Records drawn from a dataset -
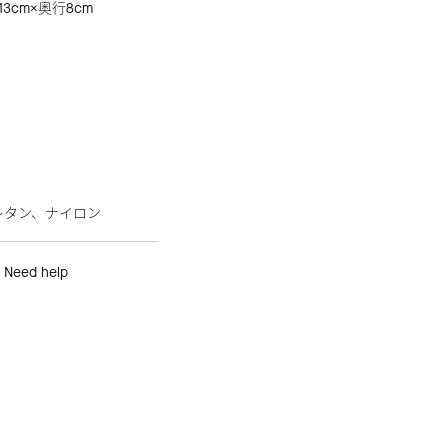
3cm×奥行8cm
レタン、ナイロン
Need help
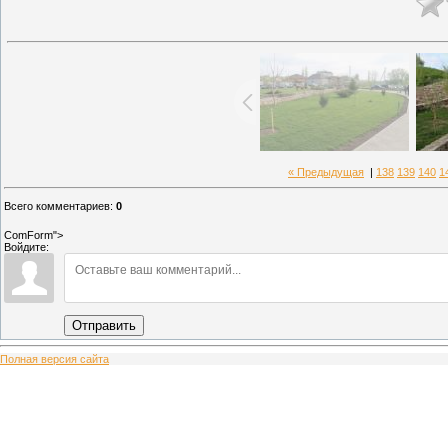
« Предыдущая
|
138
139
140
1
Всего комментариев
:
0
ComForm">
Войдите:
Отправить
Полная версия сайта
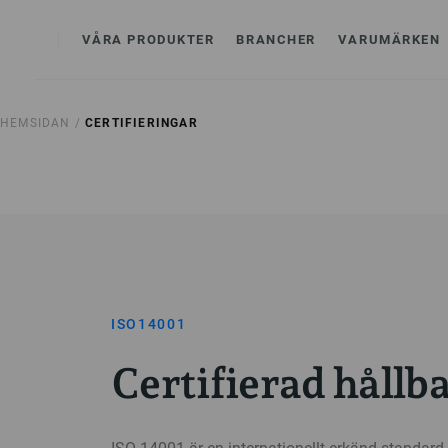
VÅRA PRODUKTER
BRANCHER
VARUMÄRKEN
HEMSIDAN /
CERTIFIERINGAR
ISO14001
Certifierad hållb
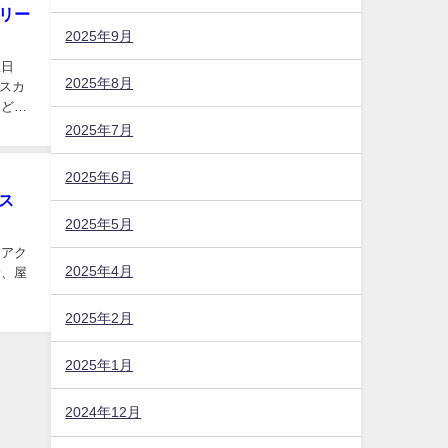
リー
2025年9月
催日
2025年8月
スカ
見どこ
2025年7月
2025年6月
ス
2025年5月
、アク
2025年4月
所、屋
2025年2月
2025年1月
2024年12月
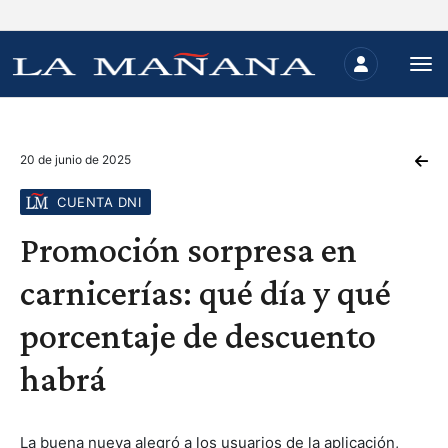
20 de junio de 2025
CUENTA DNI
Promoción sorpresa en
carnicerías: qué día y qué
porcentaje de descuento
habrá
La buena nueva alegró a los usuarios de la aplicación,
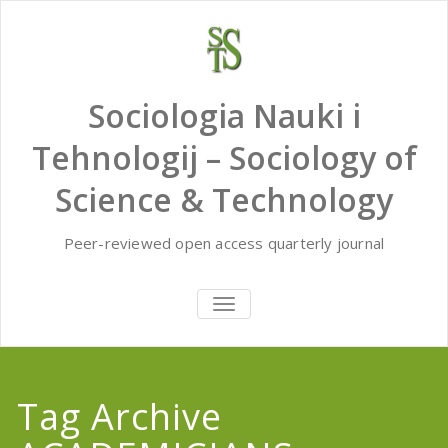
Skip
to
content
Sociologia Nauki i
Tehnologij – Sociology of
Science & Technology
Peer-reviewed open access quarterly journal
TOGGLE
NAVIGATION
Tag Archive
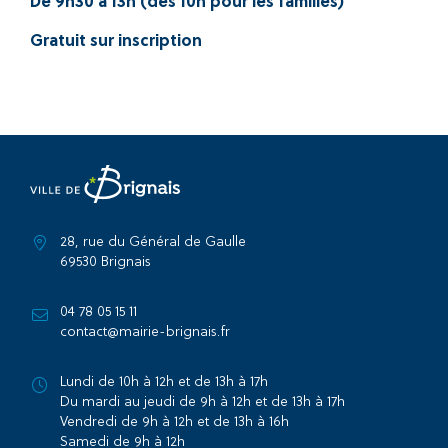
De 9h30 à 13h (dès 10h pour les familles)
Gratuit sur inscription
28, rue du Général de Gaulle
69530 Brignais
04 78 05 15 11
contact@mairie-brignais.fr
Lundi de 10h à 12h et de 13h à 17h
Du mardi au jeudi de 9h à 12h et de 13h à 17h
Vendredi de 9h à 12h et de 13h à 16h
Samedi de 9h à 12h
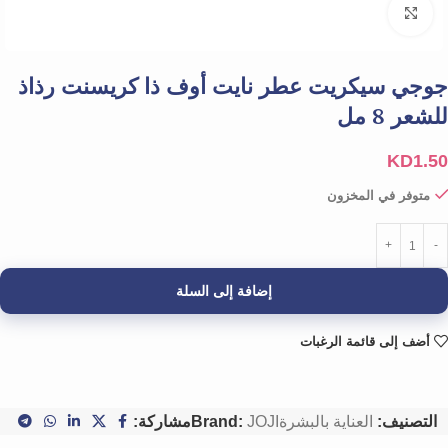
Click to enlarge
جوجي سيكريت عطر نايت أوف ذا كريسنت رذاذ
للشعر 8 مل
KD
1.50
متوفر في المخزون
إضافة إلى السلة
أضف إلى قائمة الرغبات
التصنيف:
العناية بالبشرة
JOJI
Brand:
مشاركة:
...
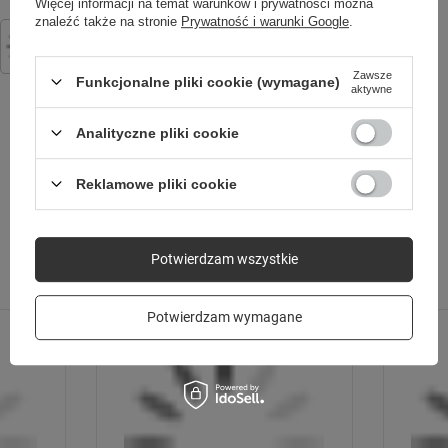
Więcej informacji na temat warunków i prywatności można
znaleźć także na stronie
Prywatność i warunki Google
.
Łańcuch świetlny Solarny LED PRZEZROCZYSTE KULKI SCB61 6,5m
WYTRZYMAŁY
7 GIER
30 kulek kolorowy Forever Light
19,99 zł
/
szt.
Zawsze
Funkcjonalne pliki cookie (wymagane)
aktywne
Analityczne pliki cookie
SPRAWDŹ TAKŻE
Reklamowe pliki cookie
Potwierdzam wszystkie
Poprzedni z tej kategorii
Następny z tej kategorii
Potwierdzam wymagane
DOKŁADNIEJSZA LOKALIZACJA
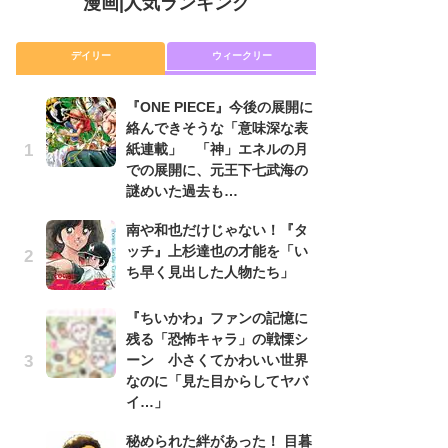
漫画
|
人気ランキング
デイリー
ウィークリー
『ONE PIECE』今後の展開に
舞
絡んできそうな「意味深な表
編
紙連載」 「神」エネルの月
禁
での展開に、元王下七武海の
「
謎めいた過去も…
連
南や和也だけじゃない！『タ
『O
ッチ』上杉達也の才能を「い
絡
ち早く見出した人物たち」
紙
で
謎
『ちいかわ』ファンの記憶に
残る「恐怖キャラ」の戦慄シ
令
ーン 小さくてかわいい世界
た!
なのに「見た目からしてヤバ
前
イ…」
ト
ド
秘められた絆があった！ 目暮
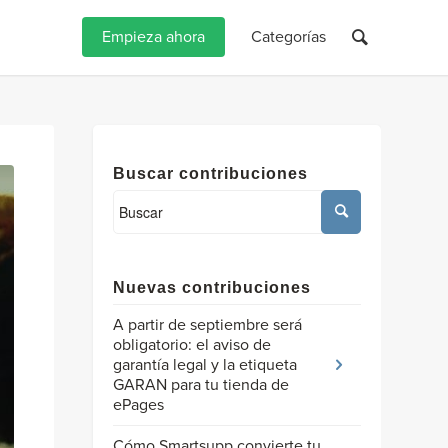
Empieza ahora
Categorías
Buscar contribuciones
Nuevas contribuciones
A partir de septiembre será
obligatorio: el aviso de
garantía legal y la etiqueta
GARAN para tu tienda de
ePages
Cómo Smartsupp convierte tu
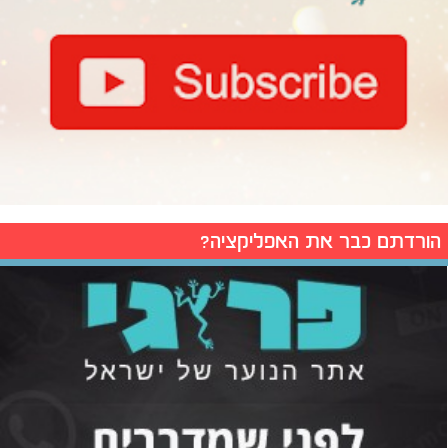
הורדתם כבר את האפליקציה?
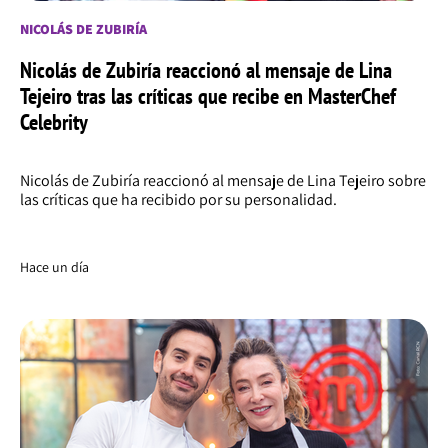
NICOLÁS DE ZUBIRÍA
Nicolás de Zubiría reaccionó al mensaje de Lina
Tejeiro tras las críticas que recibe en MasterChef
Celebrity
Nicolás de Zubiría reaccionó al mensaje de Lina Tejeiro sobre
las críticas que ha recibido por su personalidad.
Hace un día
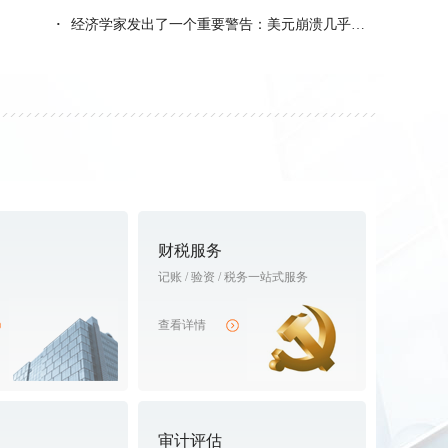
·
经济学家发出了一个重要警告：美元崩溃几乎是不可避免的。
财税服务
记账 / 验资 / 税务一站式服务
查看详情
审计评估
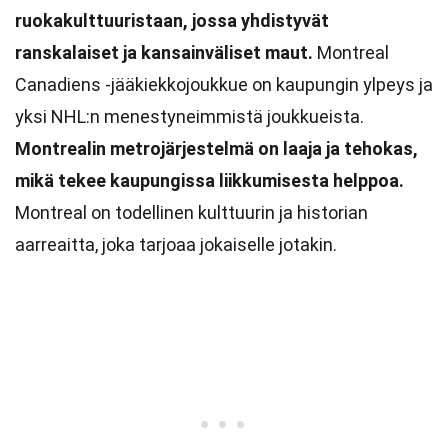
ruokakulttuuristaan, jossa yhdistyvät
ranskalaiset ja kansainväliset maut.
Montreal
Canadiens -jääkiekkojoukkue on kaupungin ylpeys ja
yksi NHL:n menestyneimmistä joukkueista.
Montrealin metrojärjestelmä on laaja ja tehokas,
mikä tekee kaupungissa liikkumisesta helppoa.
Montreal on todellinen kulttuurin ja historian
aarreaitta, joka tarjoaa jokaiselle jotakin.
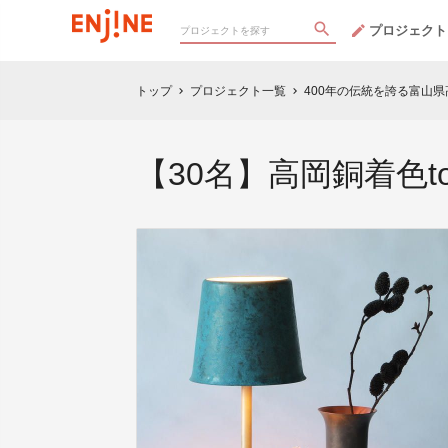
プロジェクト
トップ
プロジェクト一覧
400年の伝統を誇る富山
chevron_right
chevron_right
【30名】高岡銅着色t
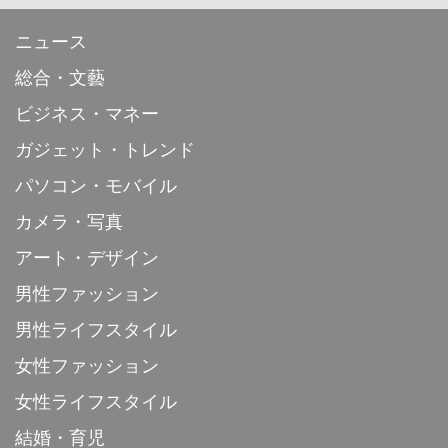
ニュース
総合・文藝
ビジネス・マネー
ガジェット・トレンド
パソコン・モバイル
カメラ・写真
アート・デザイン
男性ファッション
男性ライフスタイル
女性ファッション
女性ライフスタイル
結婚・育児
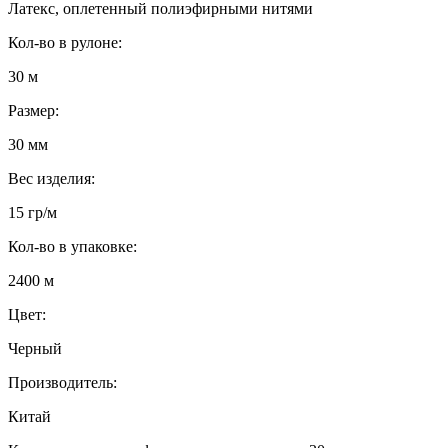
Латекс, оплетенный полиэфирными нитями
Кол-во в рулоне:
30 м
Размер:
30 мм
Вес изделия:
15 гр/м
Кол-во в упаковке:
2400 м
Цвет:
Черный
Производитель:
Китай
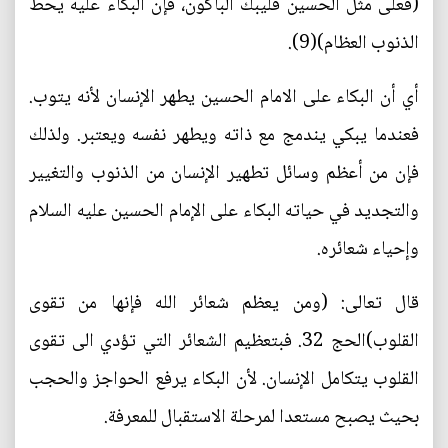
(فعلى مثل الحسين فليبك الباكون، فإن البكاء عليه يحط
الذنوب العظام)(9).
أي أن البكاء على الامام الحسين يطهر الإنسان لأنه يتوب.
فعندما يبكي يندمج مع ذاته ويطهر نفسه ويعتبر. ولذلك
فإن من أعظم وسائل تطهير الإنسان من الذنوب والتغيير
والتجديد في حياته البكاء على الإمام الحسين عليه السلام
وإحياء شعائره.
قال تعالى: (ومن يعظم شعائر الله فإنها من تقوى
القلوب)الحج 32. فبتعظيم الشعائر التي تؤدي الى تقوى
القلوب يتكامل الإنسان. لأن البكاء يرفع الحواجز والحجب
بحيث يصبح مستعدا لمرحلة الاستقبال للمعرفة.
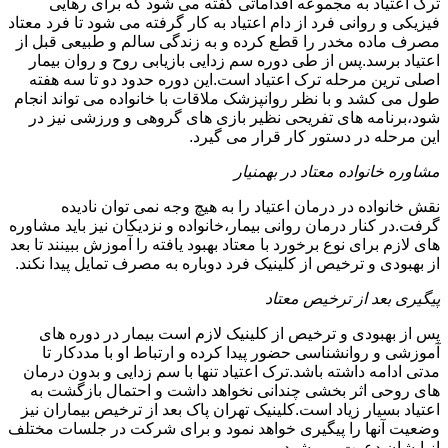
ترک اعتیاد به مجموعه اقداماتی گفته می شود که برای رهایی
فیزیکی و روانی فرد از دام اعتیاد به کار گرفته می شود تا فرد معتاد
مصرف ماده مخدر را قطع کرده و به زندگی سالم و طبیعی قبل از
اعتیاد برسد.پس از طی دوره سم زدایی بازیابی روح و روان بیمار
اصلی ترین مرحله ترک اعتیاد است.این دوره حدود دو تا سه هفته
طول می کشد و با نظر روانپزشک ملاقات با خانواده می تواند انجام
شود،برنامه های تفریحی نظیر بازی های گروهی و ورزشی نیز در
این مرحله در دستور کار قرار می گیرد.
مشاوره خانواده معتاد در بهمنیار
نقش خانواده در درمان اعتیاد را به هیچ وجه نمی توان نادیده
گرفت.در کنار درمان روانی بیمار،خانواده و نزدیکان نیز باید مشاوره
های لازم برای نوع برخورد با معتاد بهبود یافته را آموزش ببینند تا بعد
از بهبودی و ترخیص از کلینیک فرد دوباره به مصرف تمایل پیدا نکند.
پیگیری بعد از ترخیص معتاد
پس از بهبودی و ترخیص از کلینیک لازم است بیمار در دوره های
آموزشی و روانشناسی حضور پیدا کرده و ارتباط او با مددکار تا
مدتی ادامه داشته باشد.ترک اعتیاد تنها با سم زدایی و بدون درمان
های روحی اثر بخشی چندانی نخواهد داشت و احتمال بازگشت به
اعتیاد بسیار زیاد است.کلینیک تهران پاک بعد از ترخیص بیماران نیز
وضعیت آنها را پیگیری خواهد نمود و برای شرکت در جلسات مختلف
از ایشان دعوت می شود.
==
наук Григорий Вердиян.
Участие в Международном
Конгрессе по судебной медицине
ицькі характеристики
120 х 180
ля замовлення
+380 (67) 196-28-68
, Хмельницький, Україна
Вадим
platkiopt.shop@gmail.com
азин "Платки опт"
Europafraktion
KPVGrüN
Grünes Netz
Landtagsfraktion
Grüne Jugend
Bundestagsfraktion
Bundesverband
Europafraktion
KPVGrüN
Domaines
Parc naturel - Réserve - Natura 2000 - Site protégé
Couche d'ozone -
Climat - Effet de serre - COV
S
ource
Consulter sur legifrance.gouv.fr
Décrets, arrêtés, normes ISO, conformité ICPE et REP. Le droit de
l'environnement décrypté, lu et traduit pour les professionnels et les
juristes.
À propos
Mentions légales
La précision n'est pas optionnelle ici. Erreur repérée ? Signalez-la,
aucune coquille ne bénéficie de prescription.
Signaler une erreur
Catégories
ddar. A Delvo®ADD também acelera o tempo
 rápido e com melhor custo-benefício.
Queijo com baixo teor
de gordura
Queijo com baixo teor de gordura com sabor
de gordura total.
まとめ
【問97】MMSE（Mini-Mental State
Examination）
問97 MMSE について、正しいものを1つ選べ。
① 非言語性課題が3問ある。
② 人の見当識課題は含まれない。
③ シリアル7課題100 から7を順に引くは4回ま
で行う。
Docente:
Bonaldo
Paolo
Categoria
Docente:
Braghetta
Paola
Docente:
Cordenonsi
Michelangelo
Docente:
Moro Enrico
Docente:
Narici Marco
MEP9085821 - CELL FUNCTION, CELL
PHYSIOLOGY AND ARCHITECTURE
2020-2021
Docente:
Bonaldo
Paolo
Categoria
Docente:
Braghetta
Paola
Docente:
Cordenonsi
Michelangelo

Problem details - Working from the entries above, return all lines that contain "Tejeiro".

Answer for the task -
Tejeiro tras las críticas que recibe en MasterChef
Nicolás de Zubiría reaccionó al mensaje de Lina Tejeiro sobre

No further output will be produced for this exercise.